Cosi ha fatto e continua a fare lo Stato, così hanno fatto e continuano a fare tante Regioni. Così è stato fatto per lo Zuccherificio, così per la GAM, nonostante fossero venuti meno quelli che avevano assunto pubblicamente impegni (governo nazionale, diverse organizzazioni sindacali ed associazioni di categoria, altri soggetti pubblici partecipanti).
Quando lo si è fatto, ciò è avvenuto per evitare le gravi conseguenze della cessazione dell’attività sul tessuto economico e sociale del territorio, assai più costose dell’intervento di sostegno.
Un esempio. Quando si decise di proseguire l’attività saccarifera, accettando (tutti d’accordo) di pagare la tassa di ristrutturazione, una primaria società di revisione valutò in oltre 126 milioni di euro il danno complessivo conseguente alla chiusura dello stabilimento.
Oggi quelli che fanno le somme non considerano che, oltre alla scomparsa dell’unica azienda saccarifera al di sotto del Rubicone, sosterremo i costi per la demolizione della fabbrica, lo smaltimento dei materiali, la perdita patrimoniale, la bonifica ambientale, il saldo dei debiti, gli ammortizzatori sociali “lunghi”, la perdita delle quote, la scomparsa dell’indotto.

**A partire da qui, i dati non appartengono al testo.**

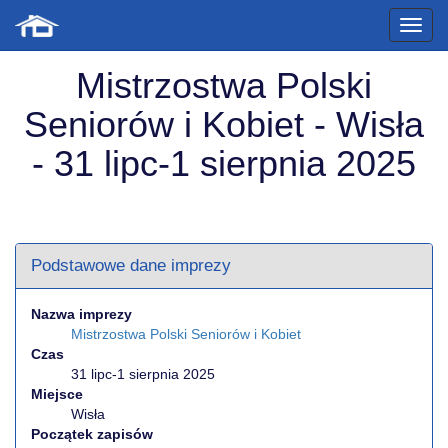
Mistrzostwa Polski
Seniorów i Kobiet - Wisła
- 31 lipc-1 sierpnia 2025
Podstawowe dane imprezy
Nazwa imprezy
Mistrzostwa Polski Seniorów i Kobiet
Czas
31 lipc-1 sierpnia 2025
Miejsce
Wisła
Początek zapisów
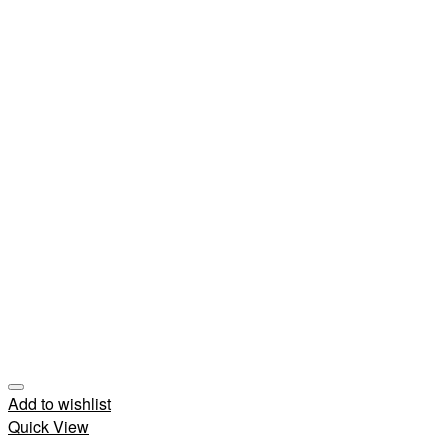
Add to wishlist
Quick View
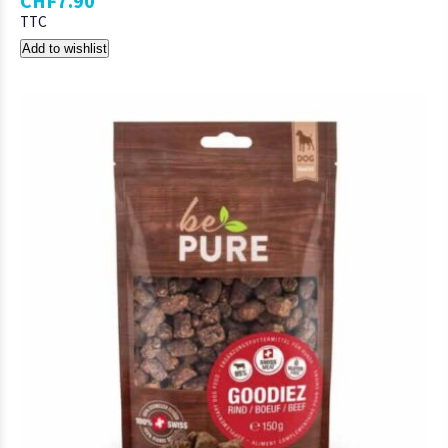
CHF
7.90
TTC
Add to wishlist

Questo succederà! Per lo Zuccherificio le esequie sono agli sgoccioli. Per la Gam e la filiera avicola molte delle precedenti ragioni valgono pienamente. Con un’aggravante, per il sostegno e il rilancio: la particolarità della produzione legata a tempi definiti e brevi sia per l’allevamento che per la lavorazione e la successiva distribuzione.
Vorrei credere alla società di Amadori, ancorché piccola e sottocapitalizzata. Ma l’esperienza fatta, in tre anni, con AIA e Amadori, non mi lascia tranquillo. Chiunque capisce subito che per loro è e sarà più conveniente che qui si lavori per conto, senza avere i problemi delle maestranze, degli immobili e delle macchine. Sono i padroni del mercato e il loro interesse è difficilmente conciliabile con gli interessi sociali e produttivi di una piccola regione, se non attraverso l’erogazione di ingenti risorse pubbliche(!!!!).
Si è fatto un grave errore nel lasciare che le due filiere esaurissero la loro consistenza per consunzione. Quando si faranno bene i conti si capirà che lasciare accesa l’ultima candela, sarebbe costato meno che farla spegnere. Forse si è ancora in tempo, però!
La politica si assuma la responsabilità di riaccendere il lume a Termoli e a Boiano, immaginando e perseguendo, con ruolo attivo e principale, obiettivi e soluzioni.
Alla fine, con la luce accesa e dritti sulla schiena, è più facile che qualcuno che ha veramente interesse porti la corrente e le lampadine.